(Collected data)
= = = = =
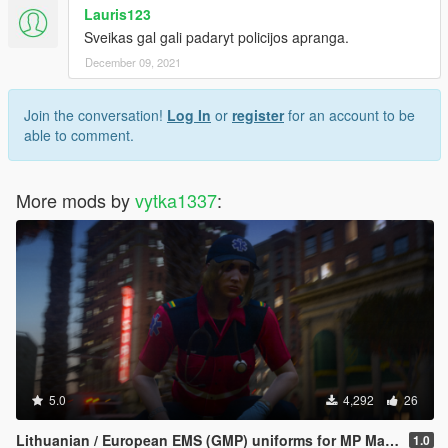
Lauris123
Sveikas gal gali padaryt policijos apranga.
December 09, 2021
Join the conversation!
Log In
or
register
for an account to be
able to comment.
More mods by
vytka1337
:
5.0
4,292
26
Lithuanian / European EMS (GMP) uniforms for MP Male & MP Female
1.0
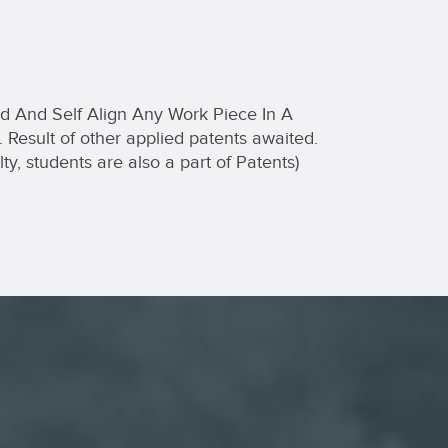
ld And Self Align Any Work Piece In A
 Result of other applied patents awaited.
lty, students are also a part of Patents)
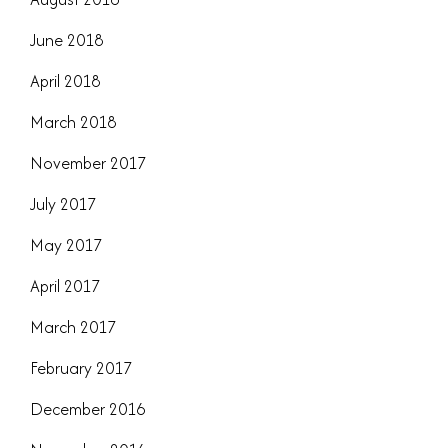
June 2018
April 2018
March 2018
November 2017
July 2017
May 2017
April 2017
March 2017
February 2017
December 2016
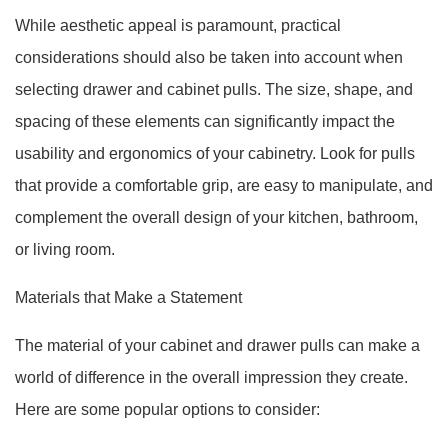
While aesthetic appeal is paramount, practical
considerations should also be taken into account when
selecting drawer and cabinet pulls. The size, shape, and
spacing of these elements can significantly impact the
usability and ergonomics of your cabinetry. Look for pulls
that provide a comfortable grip, are easy to manipulate, and
complement the overall design of your kitchen, bathroom,
or living room.
Materials that Make a Statement
The material of your cabinet and drawer pulls can make a
world of difference in the overall impression they create.
Here are some popular options to consider:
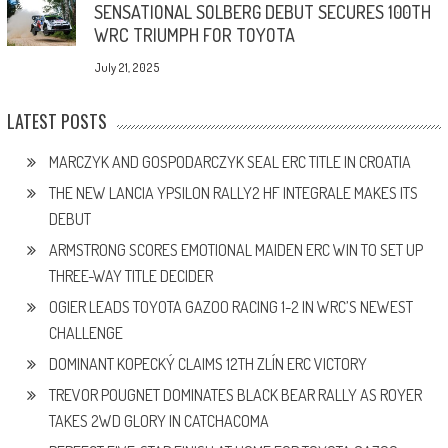
SENSATIONAL SOLBERG DEBUT SECURES 100TH
WRC TRIUMPH FOR TOYOTA
July 21, 2025
LATEST POSTS
MARCZYK AND GOSPODARCZYK SEAL ERC TITLE IN CROATIA
THE NEW LANCIA YPSILON RALLY2 HF INTEGRALE MAKES ITS
DEBUT
ARMSTRONG SCORES EMOTIONAL MAIDEN ERC WIN TO SET UP
THREE-WAY TITLE DECIDER
OGIER LEADS TOYOTA GAZOO RACING 1-2 IN WRC’S NEWEST
CHALLENGE
DOMINANT KOPECKÝ CLAIMS 12TH ZLÍN ERC VICTORY
TREVOR POUGNET DOMINATES BLACK BEAR RALLY AS ROYER
TAKES 2WD GLORY IN CATCHACOMA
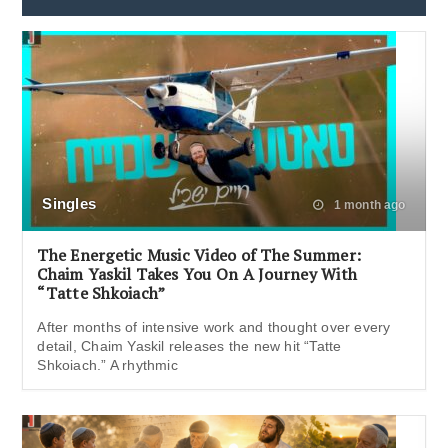
Singles
1 month ago
The Energetic Music Video of The Summer:
Chaim Yaskil Takes You On A Journey With
“Tatte Shkoiach”
After months of intensive work and thought over every
detail, Chaim Yaskil releases the new hit “Tatte
Shkoiach.” A rhythmic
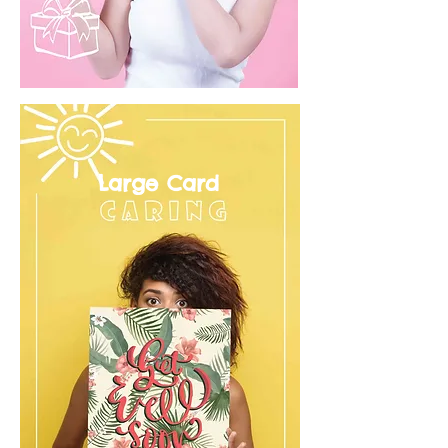
Large Card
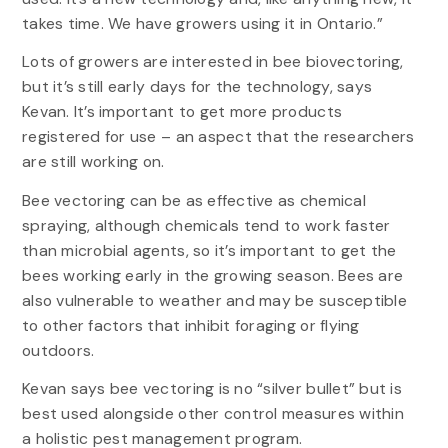
takes time. We have growers using it in Ontario.”
Lots of growers are interested in bee biovectoring,
but it’s still early days for the technology, says
Kevan. It’s important to get more products
registered for use – an aspect that the researchers
are still working on.
Bee vectoring can be as effective as chemical
spraying, although chemicals tend to work faster
than microbial agents, so it’s important to get the
bees working early in the growing season. Bees are
also vulnerable to weather and may be susceptible
to other factors that inhibit foraging or flying
outdoors.
Kevan says bee vectoring is no “silver bullet” but is
best used alongside other control measures within
a holistic pest management program.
= = = = =
Beginning at the line that contains "1 month ago", copy each remaining line of the records exactly, through the final one. Omit the pictures.

_ANSWER SECTION_:
1 month ago
The Energetic Music Video of The Summer:
Chaim Yaskil Takes You On A Journey With
“Tatte Shkoiach”
After months of intensive work and thought over every
detail, Chaim Yaskil releases the new hit “Tatte
Shkoiach.” A rhythmic
Large Card
takes time. We have growers using it in Ontario.”
Lots of growers are interested in bee biovectoring,
but it’s still early days for the technology, says
Kevan. It’s important to get more products
registered for use – an aspect that the researchers
are still working on.
Bee vectoring can be as effective as chemical
spraying, although chemicals tend to work faster
than microbial agents, so it’s important to get the
bees working early in the growing season. Bees are
also vulnerable to weather and may be susceptible
to other factors that inhibit foraging or flying
outdoors.
Kevan says bee vectoring is no “silver bullet” but is
best used alongside other control measures within
a holistic pest management program.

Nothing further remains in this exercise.